__DATA TO PROCESS__.

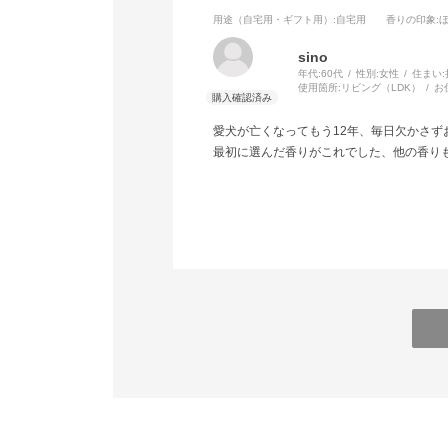
用途（自宅用・ギフト用）
:自宅用
香りの印象
:
sino
年代:
60代
性別:
女性
住まい:
使用箇所:
リビング（LDK）
お
愛犬が亡くなってもう12年、毎日欠かさず
最初に選んだ香りがこれでした、他の香り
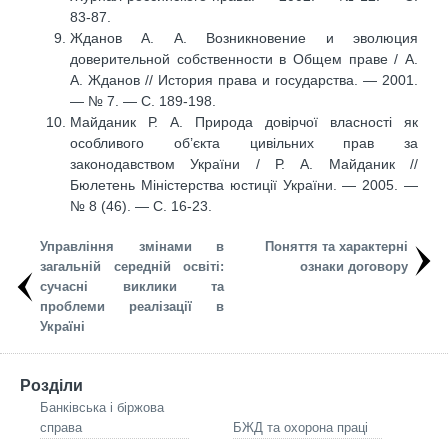
83-87.
Жданов А. А. Возникновение и эволюция
доверительной собственности в Общем праве / А.
А. Жданов // История права и государства. — 2001.
— № 7. — С. 189-198.
Майданик Р. А. Природа довірчої власності як
особливого об’єкта цивільних прав за
законодавством України / Р. А. Майданик //
Бюлетень Міністерства юстиції України. — 2005. —
№ 8 (46). — С. 16-23.
Управління змінами в
Поняття та характерні
загальній середній освіті:
ознаки договору
сучасні виклики та
проблеми реалізації в
Україні
Розділи
Банківська і біржова
справа
БЖД та охорона праці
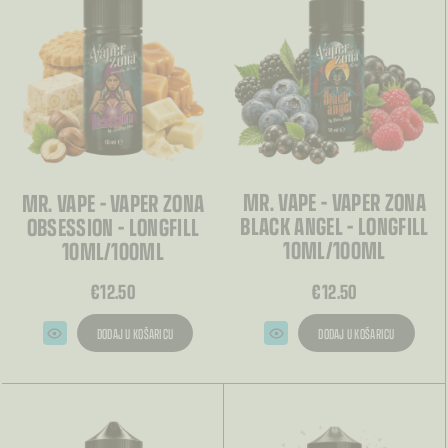
MR. VAPE – VAPER ZONA
MR. VAPE – VAPER ZONA
BLACK ANGEL – LONGFILL
OBSESSION – LONGFILL
10ML/100ML
10ML/100ML
€
12.50
€
12.50
DODAJ U KOŠARICU
DODAJ U KOŠARICU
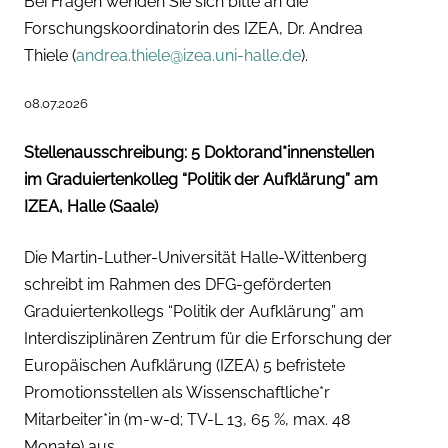
Bei Fragen wenden Sie sich bitte an die
Forschungskoordinatorin des IZEA, Dr. Andrea
Thiele (
andrea.thiele@izea.uni-halle.de
).
08.07.2026
Stellenausschreibung: 5 Doktorand*innenstellen
im Graduiertenkolleg “Politik der Aufklärung” am
IZEA, Halle (Saale)
Die Martin-Luther-Universität Halle-Wittenberg
schreibt im Rahmen des DFG-geförderten
Graduiertenkollegs “Politik der Aufklärung” am
Interdisziplinären Zentrum für die Erforschung der
Europäischen Aufklärung (IZEA) 5 befristete
Promotionsstellen als Wissenschaftliche*r
Mitarbeiter*in (m-w-d; TV-L 13, 65 %, max. 48
Monate) aus.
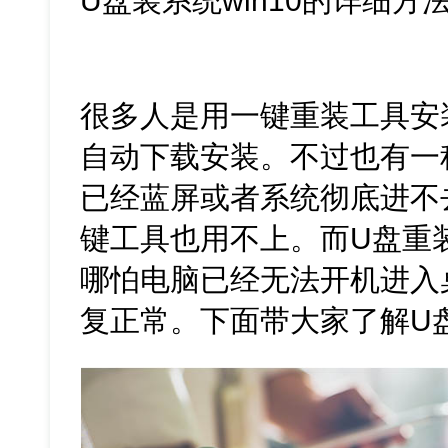
U盘装系统win10的详细方
很多人是用一键重装工具安装
自动下载安装。不过也有一
已经蓝屏或者系统彻底进不
键工具也用不上。而U盘重
哪怕电脑已经无法开机进入
复正常。下面带大家了解U盘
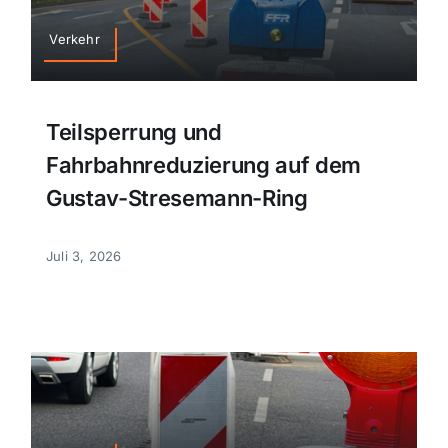
Sport
Verkehr
Kultur
Teilsperrung und
Fahrbahnreduzierung auf dem
Panorama
Gustav-Stresemann-Ring
Mein Stadtteil
Juli 3, 2026
Galerie
Verkehrsmeldungen
Polizeimeldungen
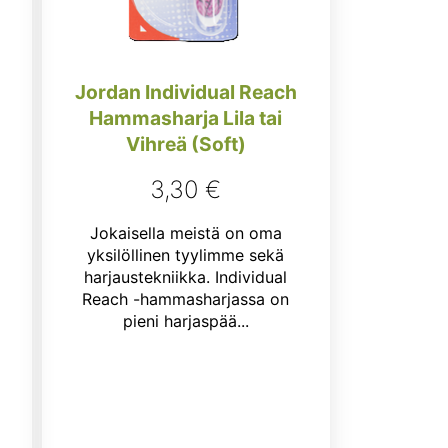
Jordan Individual Reach
Hammasharja Lila tai
Vihreä (Soft)
3,30
€
Jokaisella meistä on oma
yksilöllinen tyylimme sekä
harjaustekniikka. Individual
Reach -hammasharjassa on
pieni harjaspää...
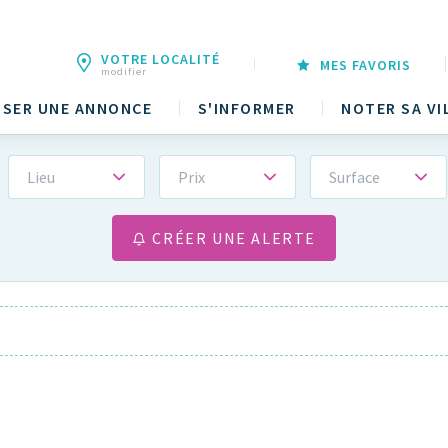
VOTRE LOCALITÉ
MES FAVORIS
modifier
SER UNE ANNONCE
S'INFORMER
NOTER SA VI
Lieu
Prix
Surface
CRÉER UNE ALERTE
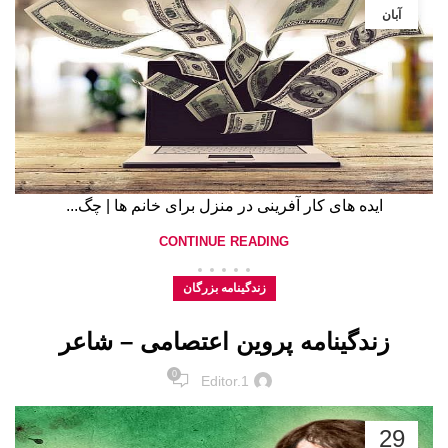
آبان
ایده های کار آفرینی در منزل برای خانم ها | چگ...
CONTINUE READING
زندگینامه بزرگان
زندگینامه پروین اعتصامی – شاعر
0
Editor.1
29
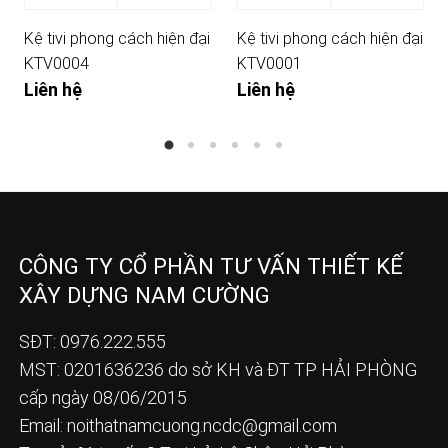
Kệ tivi phong cách hiện đại
Kệ tivi phong cách hiện đại
KTV0004
KTV0001
Liên hệ
Liên hệ
CÔNG TY CỔ PHẦN TƯ VẤN THIẾT KẾ
XÂY DỰNG NAM CƯỜNG
SĐT: 0976.222.555
MST: 0201636236 do sở KH và ĐT TP HẢI PHÒNG
cấp ngày 08/06/2015
Email:
noithatnamcuong.ncdc@gmail.com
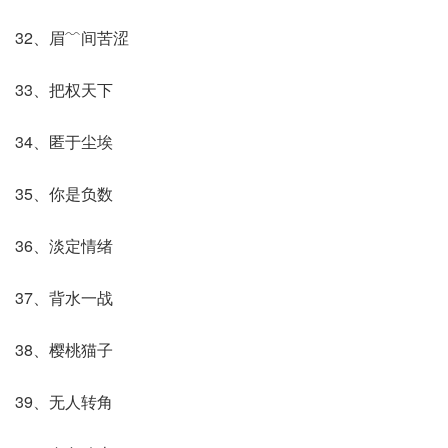
32、眉﹌间苦涩
33、把权天下
34、匿于尘埃
35、你是负数
36、淡定情绪
37、背水一战
38、樱桃猫子
39、无人转角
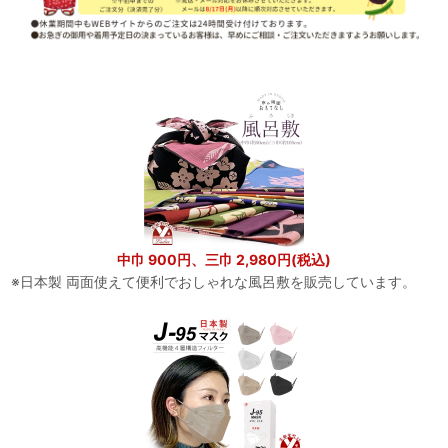
中巾 900円、三巾 2,980円(税込)
※日本製 両面使えて便利でおしゃれな風呂敷を販売しています。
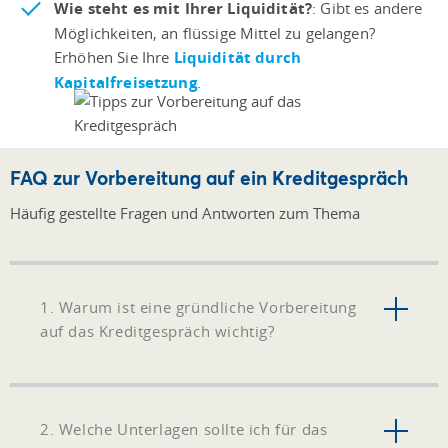
Wie steht es mit Ihrer Liquidität?
: Gibt es andere
Möglichkeiten, an flüssige Mittel zu gelangen?
Erhöhen Sie Ihre
Liquidität durch
Kapitalfreisetzung
.
FAQ zur Vorbereitung auf ein Kreditgespräch
Häufig gestellte Fragen und Antworten zum Thema
1. Warum ist eine gründliche Vorbereitung
auf das Kreditgespräch wichtig?
2. Welche Unterlagen sollte ich für das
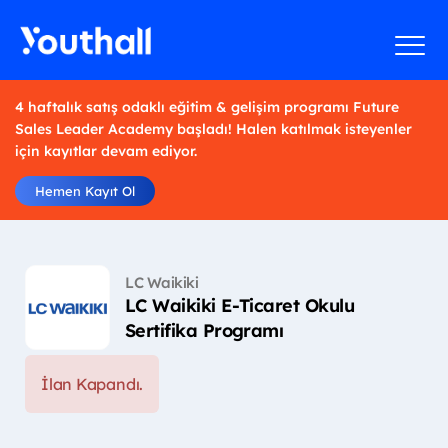
4 haftalık satış odaklı eğitim & gelişim programı Future
Sales Leader Academy başladı! Halen katılmak isteyenler
için kayıtlar devam ediyor.
Hemen Kayıt Ol
LC Waikiki
LC Waikiki E-Ticaret Okulu
Sertifika Programı
İlan Kapandı.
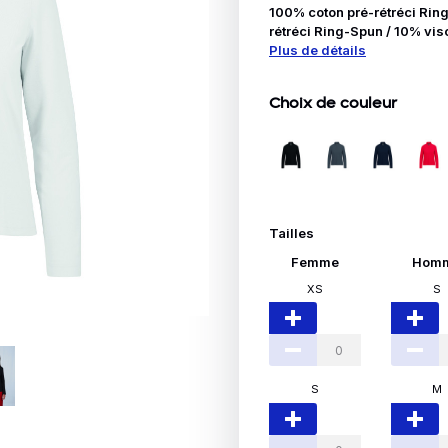
Idées Cadeaux
100% coton pré-rétréci Ring
rétréci Ring-Spun / 10% vis
Plus de détails
le
Choix de couleur
Tailles
Femme
Hom
XS
S
S
M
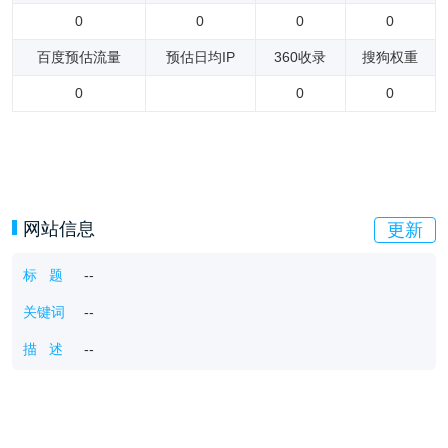
0
0
0
0
百度预估流量
预估日均IP
360收录
搜狗权重
0
0
0
网站信息
更新
标 题
--
关键词
--
描 述
--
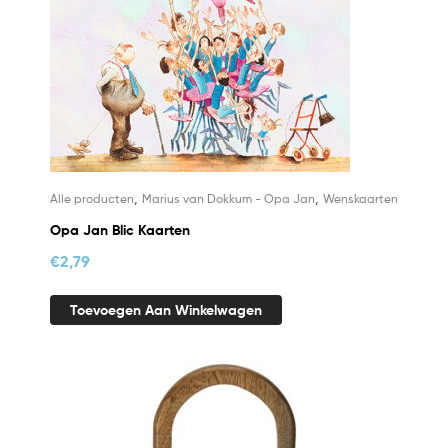
,
,
Alle producten
Marius van Dokkum - Opa Jan
Wenskaarten
Opa Jan Blic Kaarten
€
2,79
Toevoegen Aan Winkelwagen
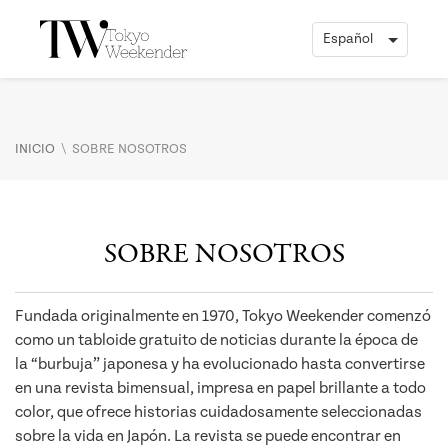
\
INICIO
SOBRE NOSOTROS
SOBRE NOSOTROS
Fundada originalmente en 1970, Tokyo Weekender comenzó
como un tabloide gratuito de noticias durante la época de
la “burbuja” japonesa y ha evolucionado hasta convertirse
en una revista bimensual, impresa en papel brillante a todo
color, que ofrece historias cuidadosamente seleccionadas
sobre la vida en Japón. La revista se puede encontrar en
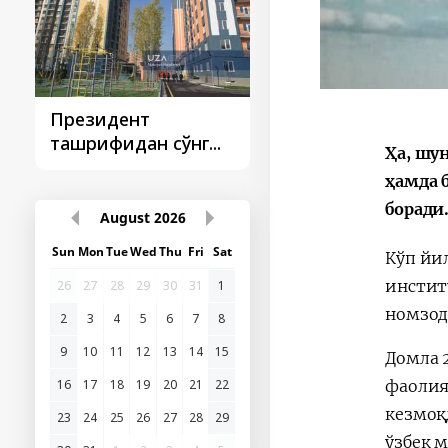
Президент
Президент
ташрифидан сўнг...
ташрифлари
Ҳа, шу
ҳамда 
боради
August
2026
Sun
Mon
Tue
Wed
Thu
Fri
Sat
Кўп йи
инстит
26
27
28
29
30
31
1
номзод
2
3
4
5
6
7
8
9
10
11
12
13
14
15
Домла 
16
17
18
19
20
21
22
фаолия
кезмоқ
23
24
25
26
27
28
29
ўзбек 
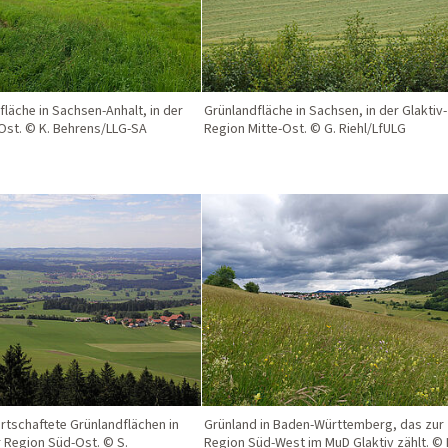
fläche in Sachsen-Anhalt, in der
Grünlandfläche in Sachsen, in der Glaktiv-
Ost. © K. Behrens/LLG-SA
Region Mitte-Ost. © G. Riehl/LfULG
irtschaftete Grünlandflächen in
Grünland in Baden-Württemberg, das zur
r Region Süd-Ost. © S.
Region Süd-West im MuD Glaktiv zählt. ©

__WHAT THE EXERCISE ASKS__.
Starting from the line containing "Region Mitte-Ost. © G. Riehl/LfULG" and ending with the final line of the data, reproduce each line exactly as it appears, including no other lines.

__ANSWER TO THIS EXERCISE__.
Region Mitte-Ost. © G. Riehl/LfULG
irtschaftete Grünlandflächen in
Grünland in Baden-Württemberg, das zur
r Region Süd-Ost. © S.
Region Süd-West im MuD Glaktiv zählt. ©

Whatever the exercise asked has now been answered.